Task instructions: Pick each line containing "κάνετε" out of the records.

Information:
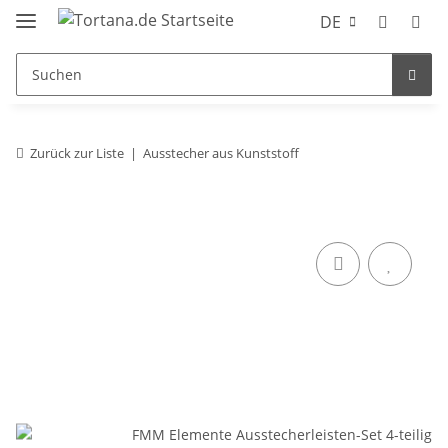
DE
Zurück zur Liste
Ausstecher aus Kunststoff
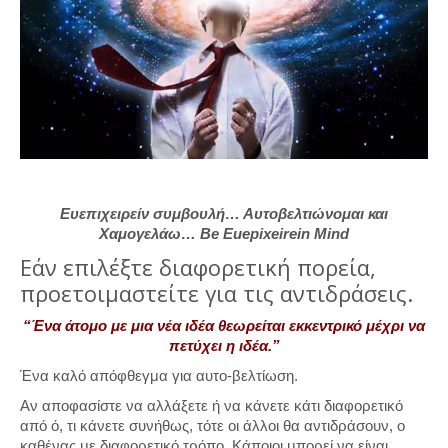
Ευεπιχειρείν συμβουλή… Αυτοβελτιώνομαι και
Χαμογελάω… Be Euepixeirein Mind
Εάν επιλέξτε διαφορετική πορεία,
προετοιμαστείτε για τις αντιδράσεις.
“Ένα άτομο με μια νέα ιδέα θεωρείται εκκεντρικό μέχρι να
πετύχει η ιδέα.”
Ένα καλό απόφθεγμα για αυτο-βελτίωση.
Αν αποφασίστε να αλλάξετε ή να κάνετε κάτι διαφορετικό
από ό, τι κάνετε συνήθως, τότε οι άλλοι θα αντιδράσουν, ο
καθένας με διαφορετικό τρόπο. Κάποιοι μπορεί να είναι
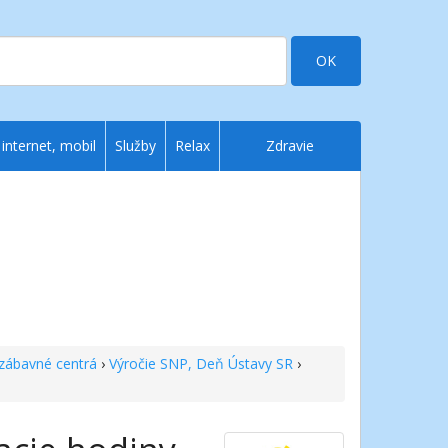
OK
 internet, mobil
Služby
Relax
Zdravie
zábavné centrá
›
Výročie SNP, Deň Ústavy SR
›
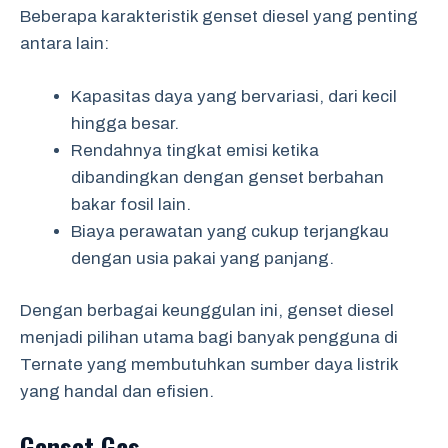
Beberapa karakteristik genset diesel yang penting
antara lain:
Kapasitas daya yang bervariasi, dari kecil
hingga besar.
Rendahnya tingkat emisi ketika
dibandingkan dengan genset berbahan
bakar fosil lain.
Biaya perawatan yang cukup terjangkau
dengan usia pakai yang panjang.
Dengan berbagai keunggulan ini, genset diesel
menjadi pilihan utama bagi banyak pengguna di
Ternate yang membutuhkan sumber daya listrik
yang handal dan efisien.
Genset Gas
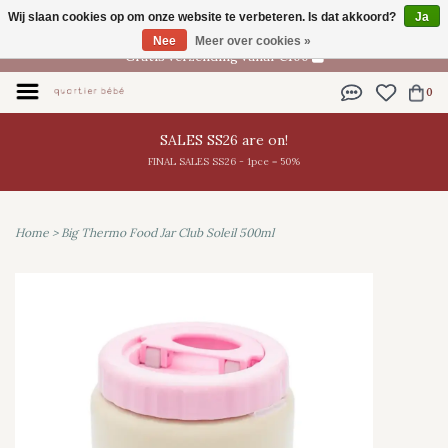
Wij slaan cookies op om onze website te verbeteren. Is dat akkoord?
Ja
NL
Nee
Meer over cookies »
Gratis verzending vanaf €100
0
SALES SS26 are on!
FINAL SALES SS26 - 1pce = 50%
Home
>
Big Thermo Food Jar Club Soleil 500ml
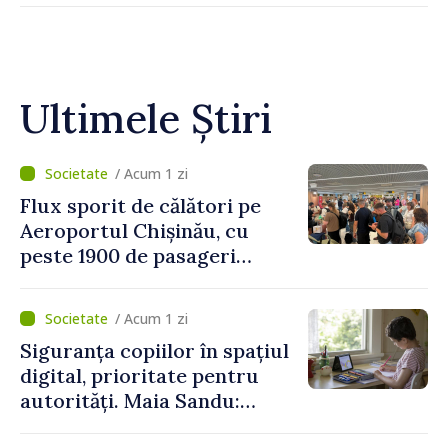
Ultimele Știri
/ Acum 1 zi
Flux sporit de călători pe
Aeroportul Chișinău, cu
peste 1900 de pasageri
deserviți pe oră în perioada
de vârf a concediilor
/ Acum 1 zi
Siguranța copiilor în spațiul
digital, prioritate pentru
autorități. Maia Sandu:
„Trebuie să creăm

Answer below:
Αν αποφασίστε να αλλάξετε ή να κάνετε κάτι διαφορετικό
από ό, τι κάνετε συνήθως, τότε οι άλλοι θα αντιδράσουν, ο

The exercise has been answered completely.